Cleaning is out of the question as pinboard is absorbent.

It can be painted but it looks messy, because it is soft damage by a chair or other furniture at will soon look tatty, covering it in felt will extend its life.

If you don't want to use a frame you will need to plug a screw it to the wall or use the bodge method.... Gripfill


----------



## zeppfly (21 May 2010)

thanks paul,
that might just be enough to eliminate it from my search
at 600euro +vat +delivery for ten sheets it would need to hold its own in a busy enviroment for 5 years min, add to that the cost of covering with felt and i'm looking for alternatives.
is there anything available?
i had thought of gluing some sort of high density foam or rubber to a hardboard back? any thoughts?
thanks graeme


----------



## CNC Paul (21 May 2010)

Greame,

Who is your 600 euro supplier ? 

I can get the 9mm sundela pinboard K for £34.00 a sheet

The Sundela K comes in colours and has a rough texture, you might get away with using it without a covering if there is a tight budget.

The only thing I can think of is closed cell foam that comes in loads of colours and virtually any thickness, but cutting and sticking it on the wall would be a nightmare + it tears fairly easy.


----------



## zeppfly (21 May 2010)

only 3 irish suppliers all quoted the same 
59+vat fireretardent
51 +vat standard
vat=21%  
chitern uk wouldn't ship, i didn't try anyone else until i got some feedback on quality from here and i think i need not bother now
graeme


----------



## Richard Findley (22 May 2010)

In my experience "Sundela" is expensive. My timber merchant sells a generic "Pin Board" which is a blue coloured fibre board at about £20 a sheet. A regular job I do requires this, although when I used this pin board my customer complained it was too dense to get the pins into :roll: :roll: I now use 12mm insulation board which is less than £10 a sheet. The only draw back of insulation board is that you need to handle the sheets with care so they don't crumble as there is very little structural strength in it.

HTH

Richard


----------



## devonwoody (22 May 2010)

Cork tiles stuck to some underlying base.

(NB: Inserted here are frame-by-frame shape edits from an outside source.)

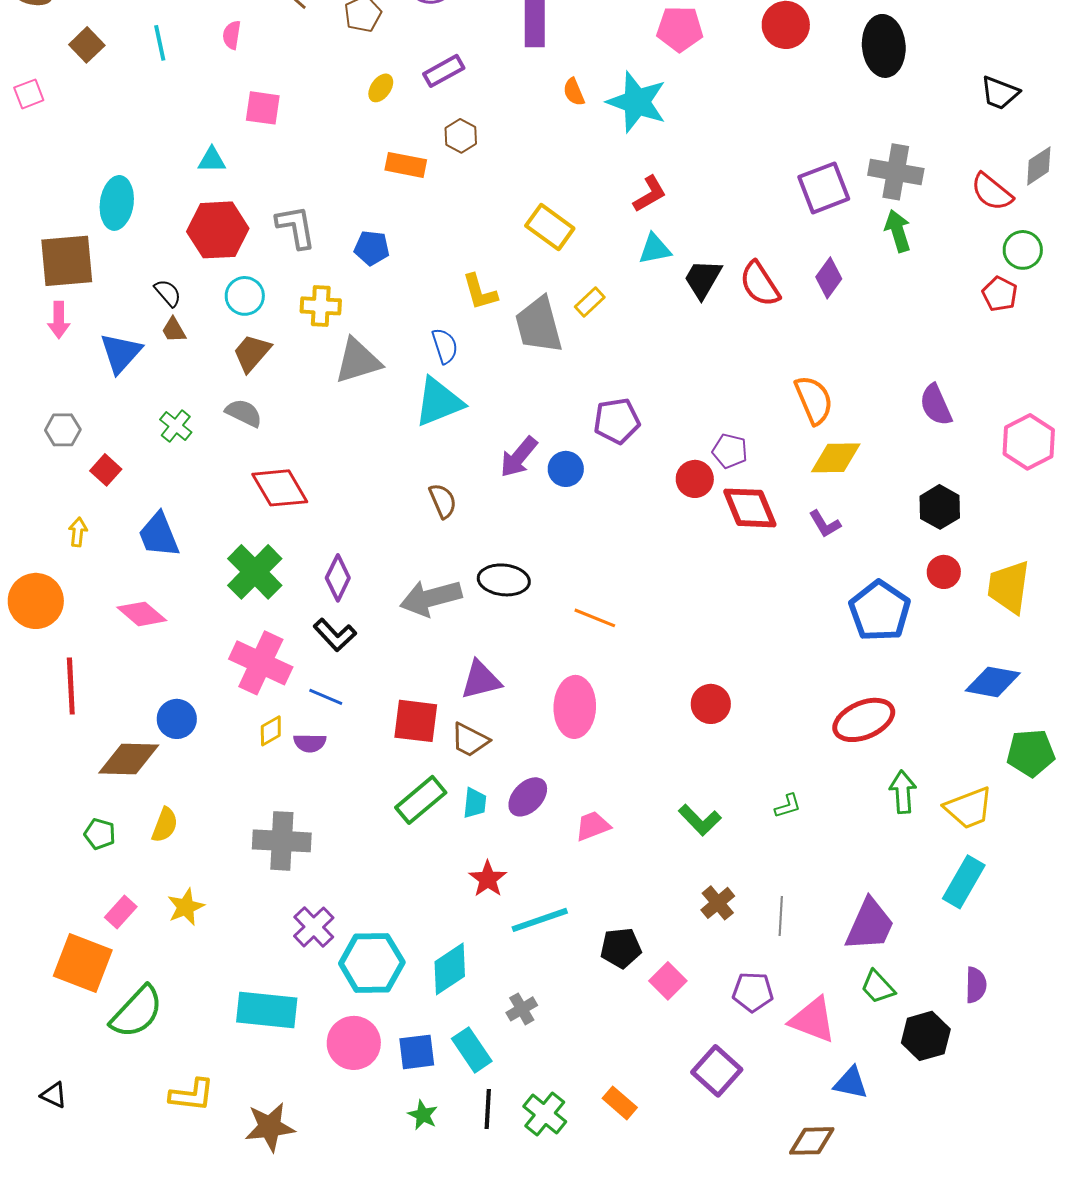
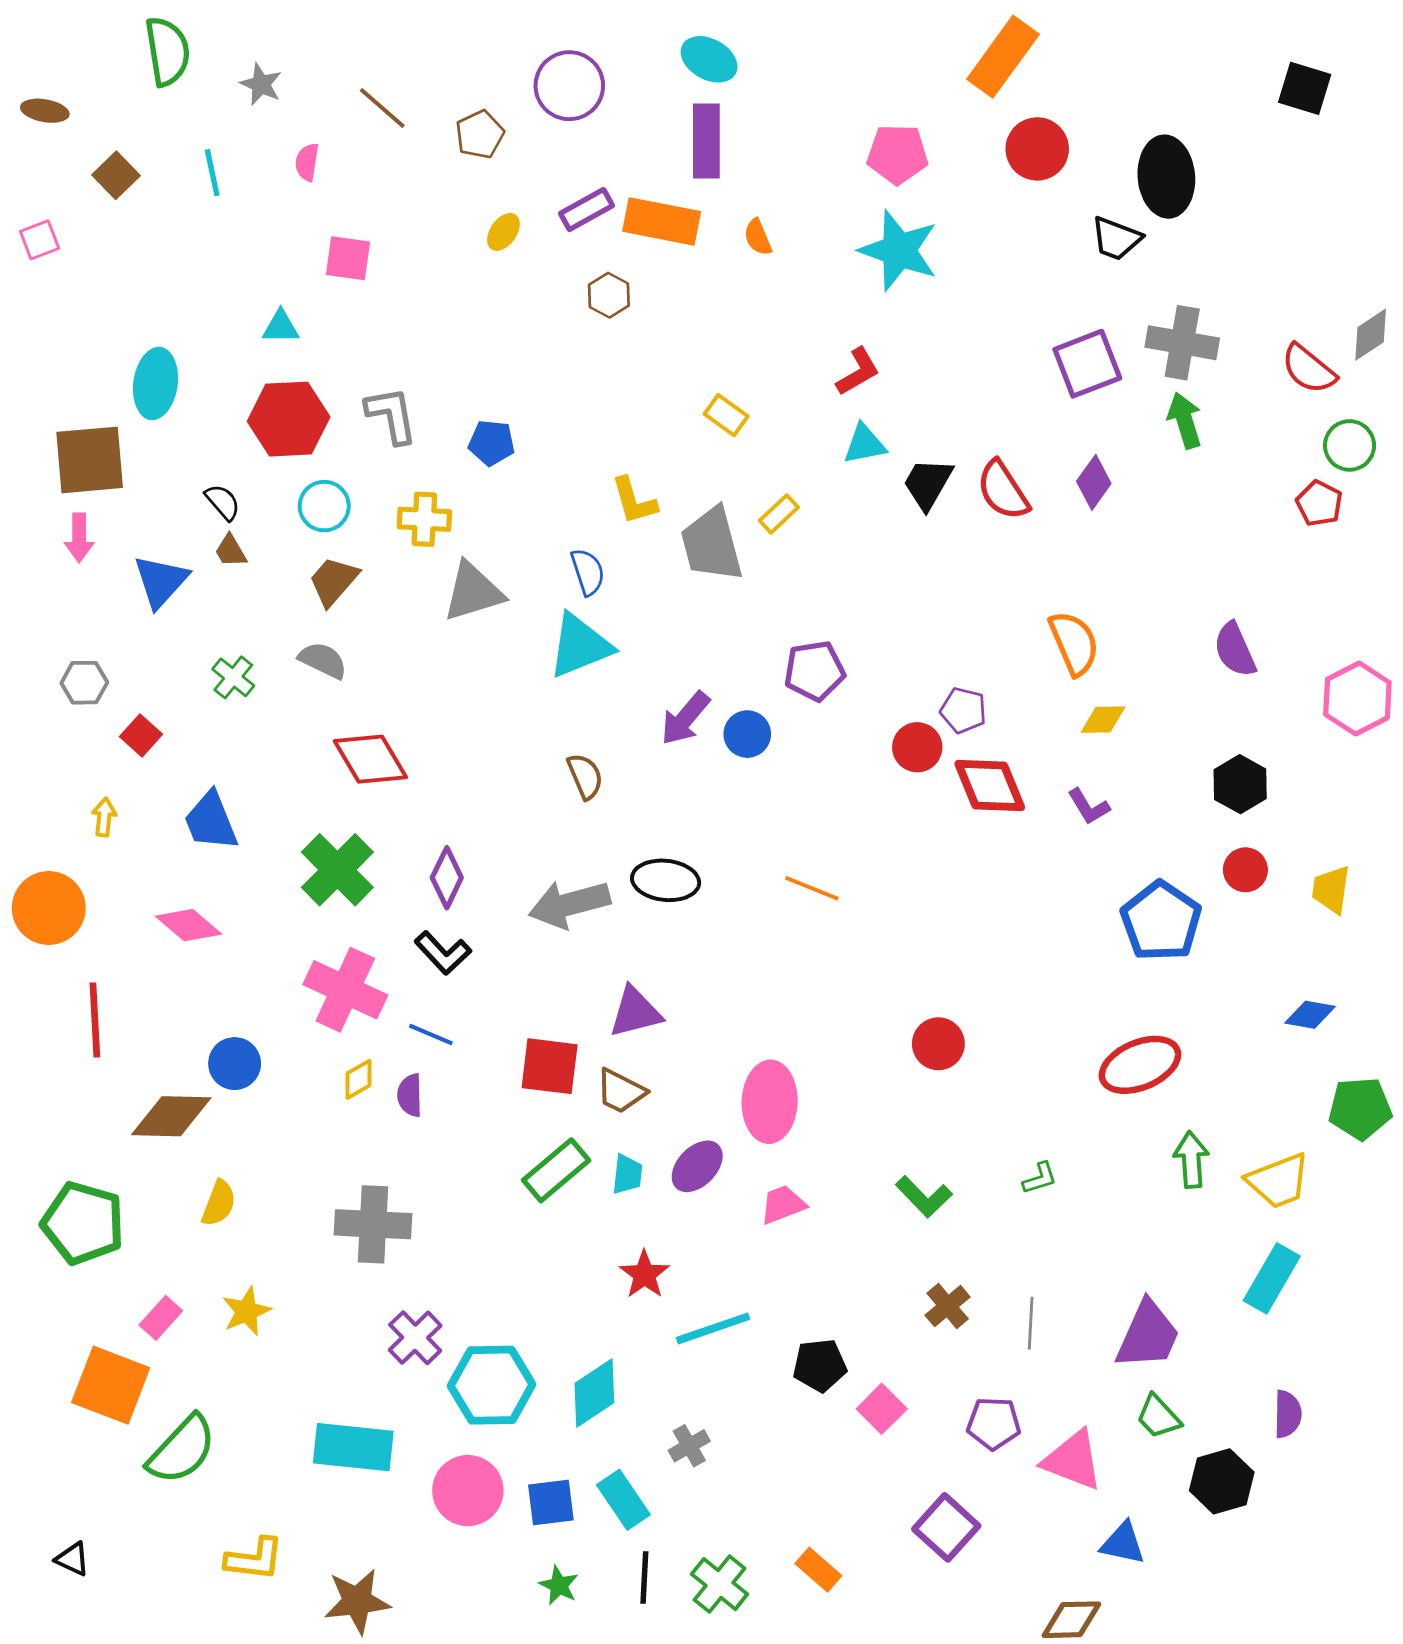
black trapezoid: (1000, 93) -> (1116, 239), moved
cyan star: (637, 102) -> (899, 250), moved
orange rectangle: (406, 165) -> (662, 221), moved, size x1.4
yellow rectangle: (550, 227) -> (726, 415), size x0.7
yellow diamond: (836, 458) -> (1103, 720), size x0.7
yellow trapezoid: (1009, 587) -> (1331, 890), size x0.7
orange line: (595, 618) -> (812, 888), moved
blue diamond: (993, 682) -> (1310, 1015), size x0.7
pink ellipse: (575, 707) -> (770, 1102), moved
purple semicircle: (310, 743) -> (410, 1095), turned 88
green pentagon: (100, 834) -> (83, 1223), moved, size x2.0

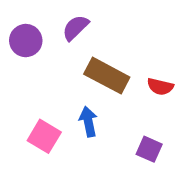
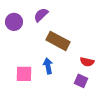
red semicircle: (160, 87) -> (87, 62), moved
pink square: (44, 136) -> (24, 74), turned -30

Could be if budget is really tight, stick plastic floor tiles to hardboard and then cork tiles on top if you can find a cheap job lot somewhere.


----------



## hanser (22 May 2010)

I put up a full sheet of sundeala board in the kids room - gripfill to the wall and then a softwood surround to pretty it up and protect the edges which are soft. The surface was left as is. 

20 odd years on its still doing its job.


----------



## Harbo (22 May 2010)

I used some to make pin boards for my daughters about 30 years ago and one still resides in my study.
I stuck some "L" angle moulding (painted in white gloss) to protect the edges and painted the boards with emulsion to match the walls - which gets renewed when the room is redecorated. Looks OK to me.

Rod


----------



## zeppfly (22 May 2010)

thanks for all the comments
i have ordered samples of several products,rubber, plastizote and sundeala. i will post the attributes af each for future reference
graeme


----------